If you want to hear what the microphone sounds like in an ideal or an office environment, please refer to the embedded audio clips below.
Razer’s noise cancellation technology appears to dial down the input level whenever there is a background noise or chatter nearby. This is not even worth complaining.
The BlackShark family of gaming headsets has been around for years, surpassing each generation with a multitude of improvements. Again, I had little experience with the series, with the last one from a forgotten year model. With that said, I cannot provide a meaningful comparison between the two.
Fast forward to 2023, we now have the latest BlackShark model in the form of the V2 Pro and with proper measurements to boot. This is an expensive headset and with not so favorable experience with older Razer gears (Kraken, Chimaera, Electra), I had my expectations set to middling proportions.
Now as far as audio performance is concerned, I was in for a surprise. It sounds pleasant, has that massive bass boost that most gamers would love and it isn’t actually shrill at the top-end. Just don’t expect it to beat similarly priced reference headphones (Sennheiser HD6XX) so curb your enthusiasm. The BlackShark V2 Pro is after all, a gaming headset that does more – midrange wonkiness aside.

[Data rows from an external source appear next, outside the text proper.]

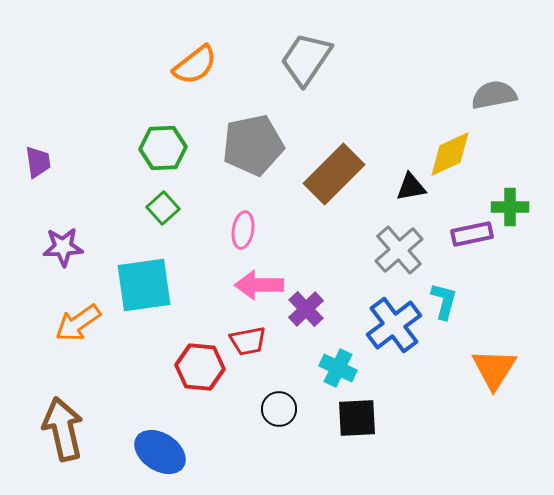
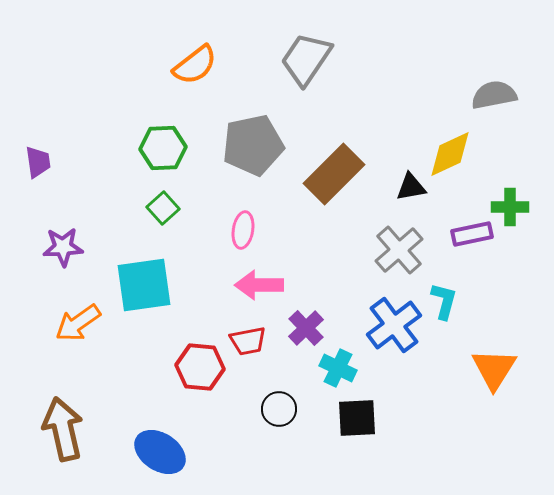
purple cross: moved 19 px down
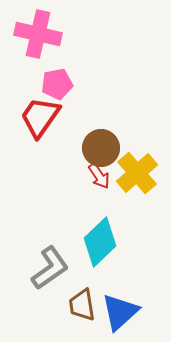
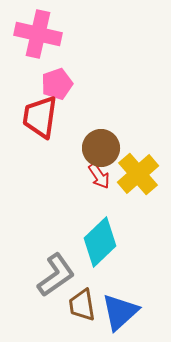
pink pentagon: rotated 8 degrees counterclockwise
red trapezoid: rotated 27 degrees counterclockwise
yellow cross: moved 1 px right, 1 px down
gray L-shape: moved 6 px right, 7 px down
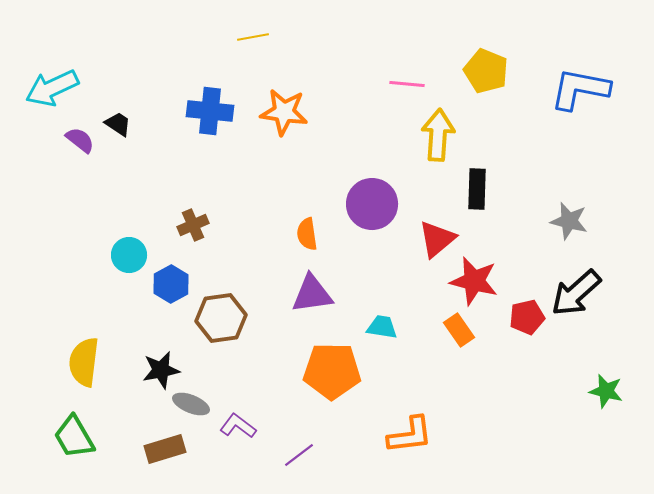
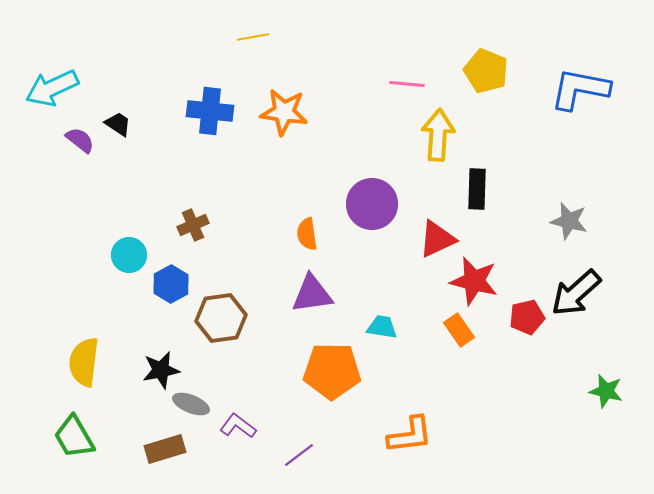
red triangle: rotated 15 degrees clockwise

For starters, what you are going to receive is not just a simple gaming headset. It comes with support for Razer’s eco-system and that includes 3rd party applications aside from Synapse. Speaking, the Razer Synapse offers tons of customization options, granting its owners the capabilities to call the headset truly of their own. I am even surprised to see presets for games that you could, of course, toggle with a push of a button.
The microphone is yet another win for this BlackShark model. Razer even went the extra mile to add EQ presets for it as well.

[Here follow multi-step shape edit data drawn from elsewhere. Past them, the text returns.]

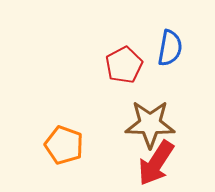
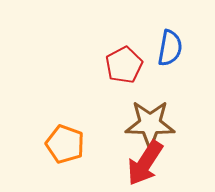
orange pentagon: moved 1 px right, 1 px up
red arrow: moved 11 px left
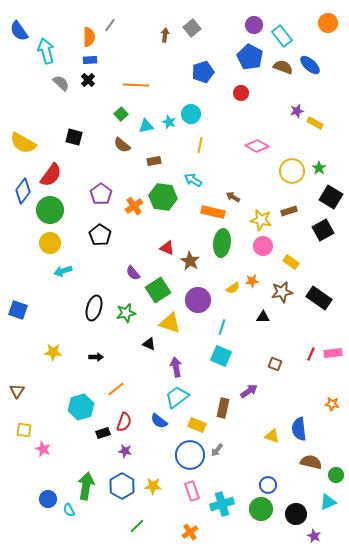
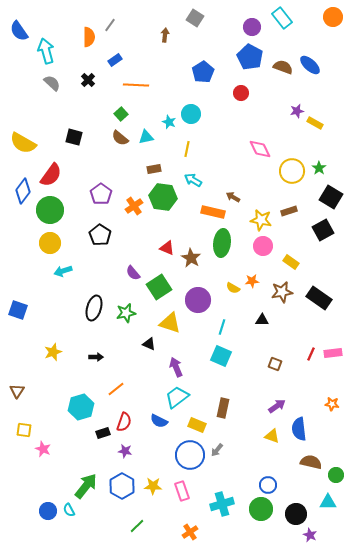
orange circle at (328, 23): moved 5 px right, 6 px up
purple circle at (254, 25): moved 2 px left, 2 px down
gray square at (192, 28): moved 3 px right, 10 px up; rotated 18 degrees counterclockwise
cyan rectangle at (282, 36): moved 18 px up
blue rectangle at (90, 60): moved 25 px right; rotated 32 degrees counterclockwise
blue pentagon at (203, 72): rotated 15 degrees counterclockwise
gray semicircle at (61, 83): moved 9 px left
cyan triangle at (146, 126): moved 11 px down
brown semicircle at (122, 145): moved 2 px left, 7 px up
yellow line at (200, 145): moved 13 px left, 4 px down
pink diamond at (257, 146): moved 3 px right, 3 px down; rotated 35 degrees clockwise
brown rectangle at (154, 161): moved 8 px down
brown star at (190, 261): moved 1 px right, 3 px up
yellow semicircle at (233, 288): rotated 64 degrees clockwise
green square at (158, 290): moved 1 px right, 3 px up
black triangle at (263, 317): moved 1 px left, 3 px down
yellow star at (53, 352): rotated 24 degrees counterclockwise
purple arrow at (176, 367): rotated 12 degrees counterclockwise
purple arrow at (249, 391): moved 28 px right, 15 px down
blue semicircle at (159, 421): rotated 12 degrees counterclockwise
green arrow at (86, 486): rotated 28 degrees clockwise
pink rectangle at (192, 491): moved 10 px left
blue circle at (48, 499): moved 12 px down
cyan triangle at (328, 502): rotated 24 degrees clockwise
purple star at (314, 536): moved 4 px left, 1 px up
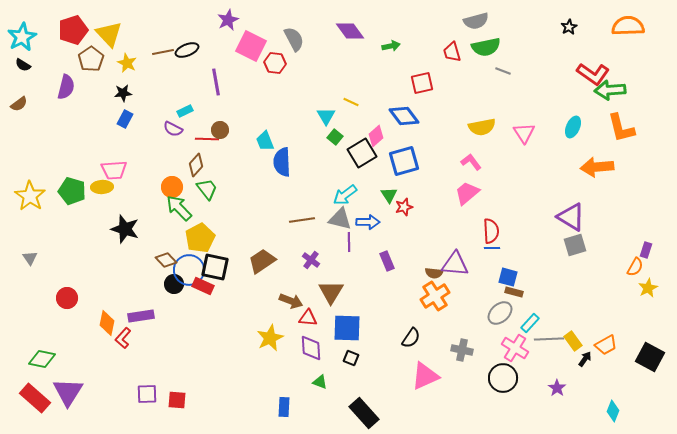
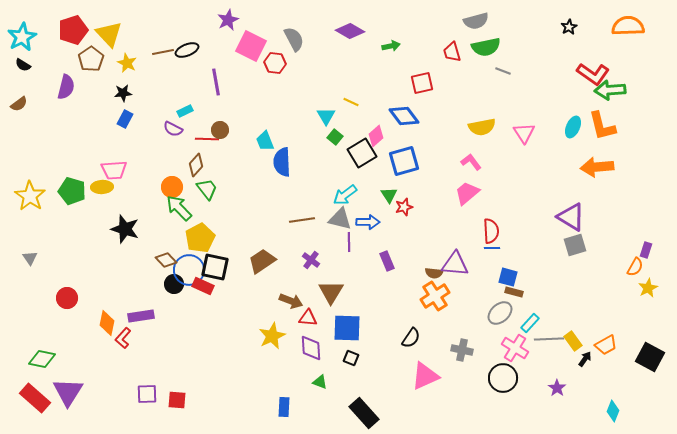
purple diamond at (350, 31): rotated 24 degrees counterclockwise
orange L-shape at (621, 128): moved 19 px left, 2 px up
yellow star at (270, 338): moved 2 px right, 2 px up
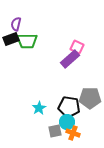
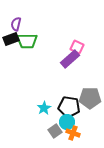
cyan star: moved 5 px right
gray square: rotated 24 degrees counterclockwise
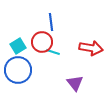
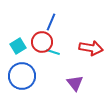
blue line: rotated 30 degrees clockwise
blue circle: moved 4 px right, 6 px down
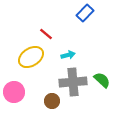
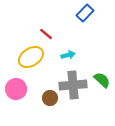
gray cross: moved 3 px down
pink circle: moved 2 px right, 3 px up
brown circle: moved 2 px left, 3 px up
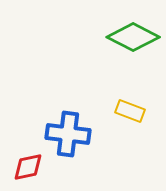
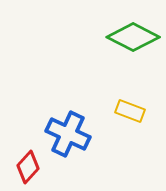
blue cross: rotated 18 degrees clockwise
red diamond: rotated 36 degrees counterclockwise
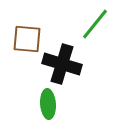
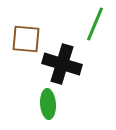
green line: rotated 16 degrees counterclockwise
brown square: moved 1 px left
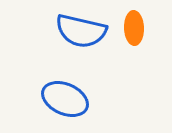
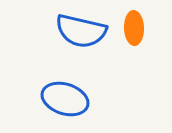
blue ellipse: rotated 6 degrees counterclockwise
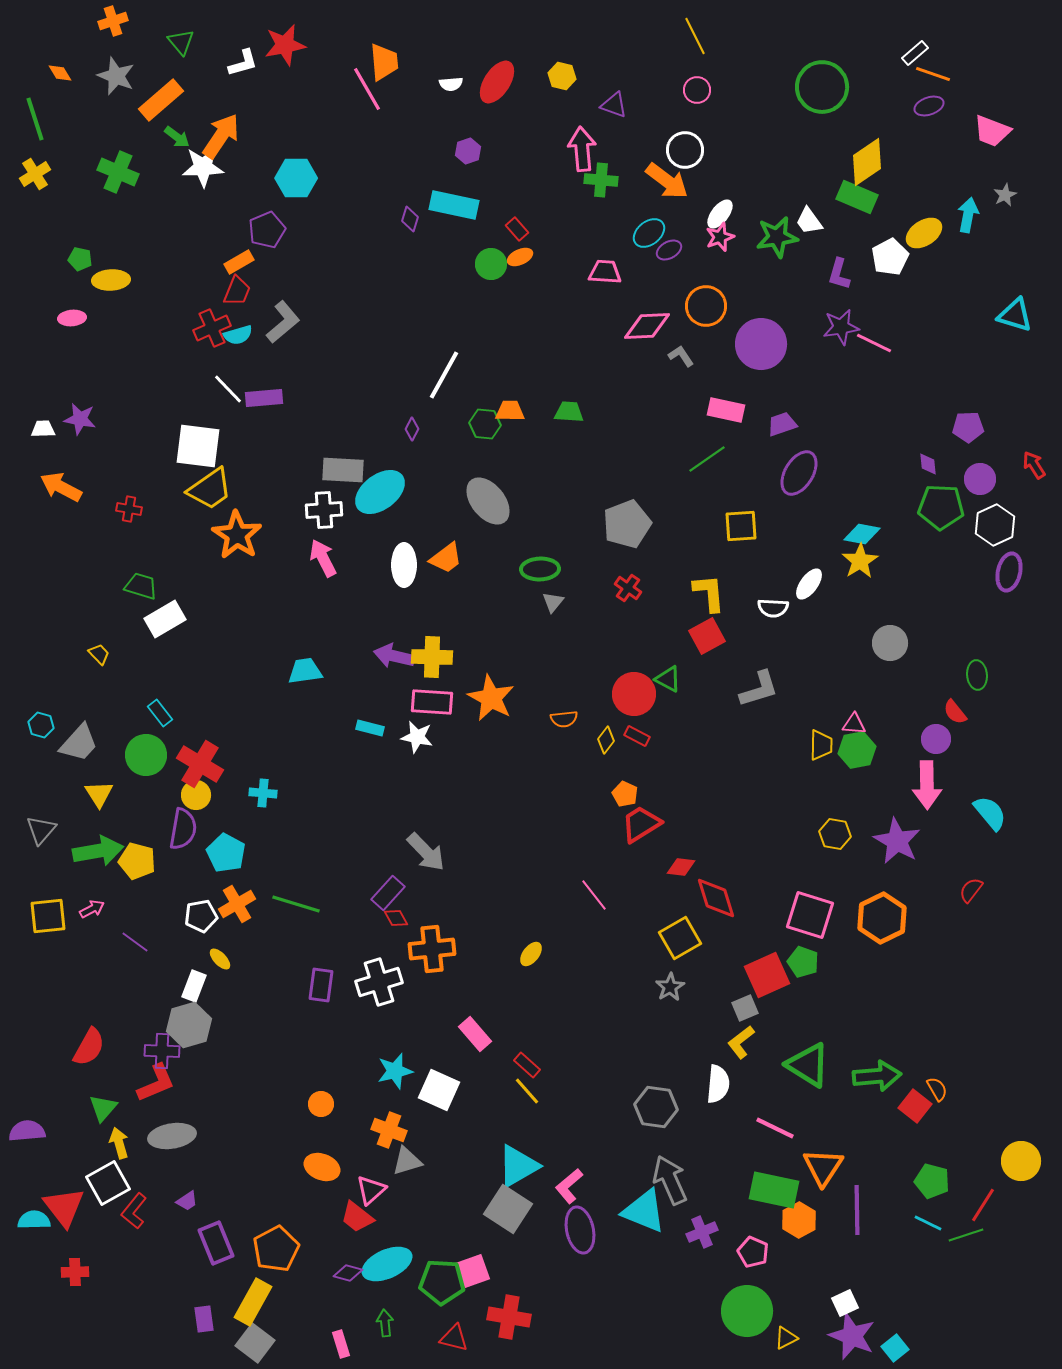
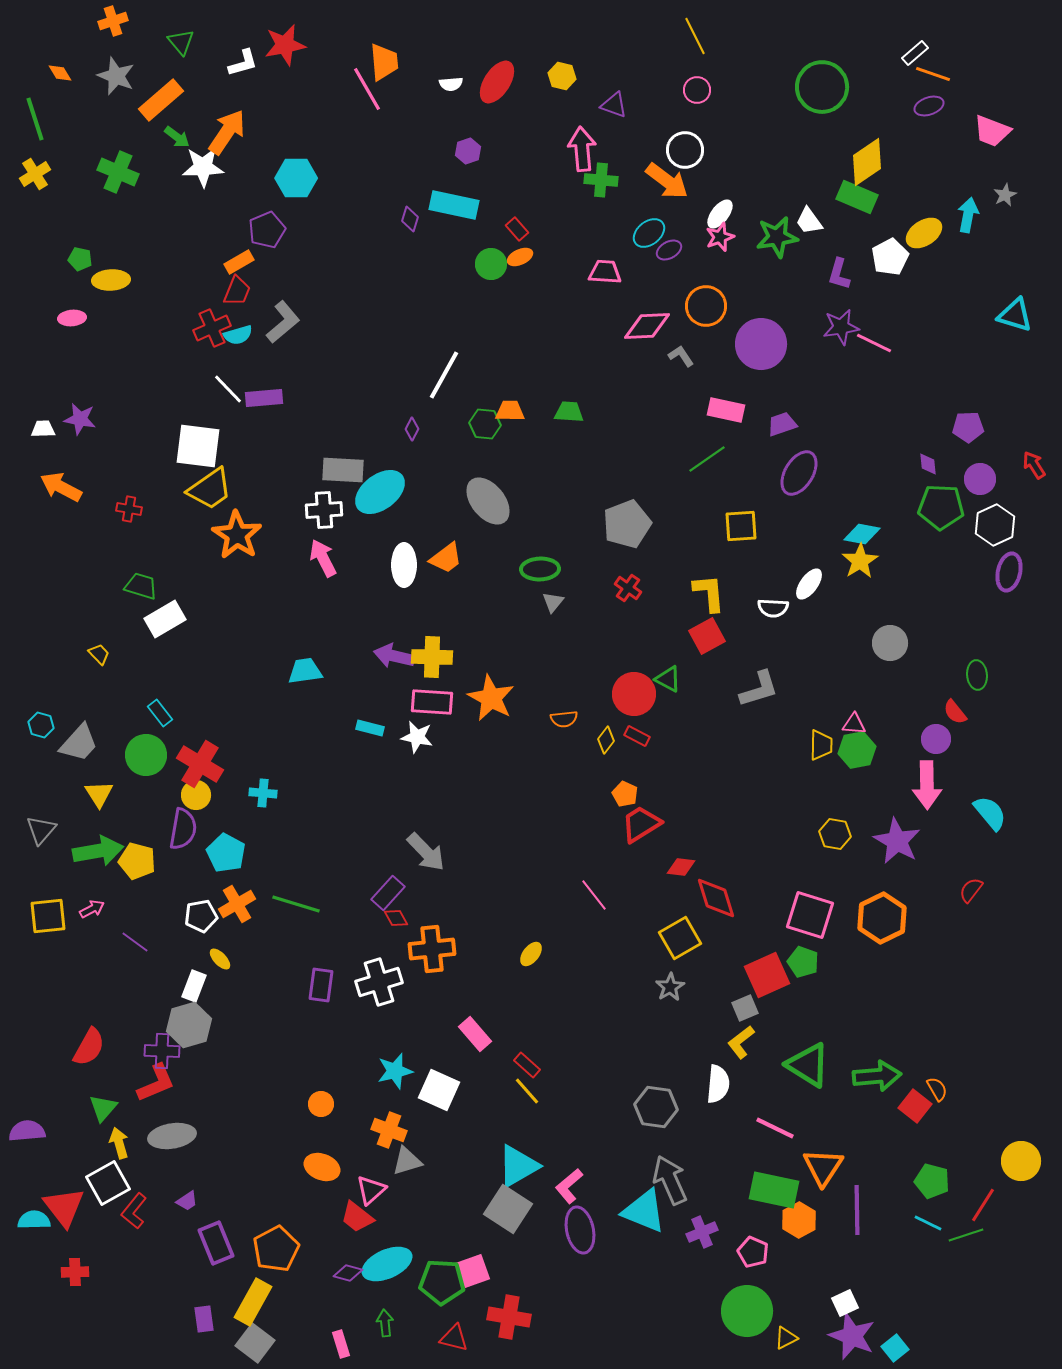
orange arrow at (221, 136): moved 6 px right, 4 px up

The good stuff doesn’t end there as it supports Bluetooth 5.2. That means you could use it with any compatible devices. Now with enough juice, it is also able to run for at least a week – completely destroying my go to wireless headphones (Bose 700) in that metric. It actually replaced a bunch of stuff that would otherwise still loiter on my desk.
In closing, the Razer BlackShark V2 Pro is a complete package. We could say that it is a jack of all trades – something that I never though I would say for a Razer product. Times have changed for the better, I guess!

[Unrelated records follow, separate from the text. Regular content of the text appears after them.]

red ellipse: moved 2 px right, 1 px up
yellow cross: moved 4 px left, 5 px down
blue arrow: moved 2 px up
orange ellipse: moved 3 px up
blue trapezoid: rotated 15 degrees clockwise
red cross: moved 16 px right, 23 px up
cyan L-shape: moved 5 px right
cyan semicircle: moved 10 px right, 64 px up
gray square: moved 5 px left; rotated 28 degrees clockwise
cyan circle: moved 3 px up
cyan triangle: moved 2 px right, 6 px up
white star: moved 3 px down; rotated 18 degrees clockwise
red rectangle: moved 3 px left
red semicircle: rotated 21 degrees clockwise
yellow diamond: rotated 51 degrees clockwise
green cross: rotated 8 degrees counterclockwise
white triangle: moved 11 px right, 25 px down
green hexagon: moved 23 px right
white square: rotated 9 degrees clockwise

Razer BlackShark V2 Pro (2023) $199.99 USD
Product Name: Razer BlackShark V2 Pro (2023)
Product Description: If esports is your calling, answer it with the ultimate wireless headset for competitive play, designed in collaboration with top esports pros. Engineered for pure performance, get the complete package of crystal-clear audio, advanced noise isolation, and all-day comfort with the multi-award-winning Razer BlackShark V2 Pro.
The Razer BlackShark V2 Pro (2023) is not perfect, has its fair amount of quirks – be it positive or negative. Still, for what it offered in return, color me impressed.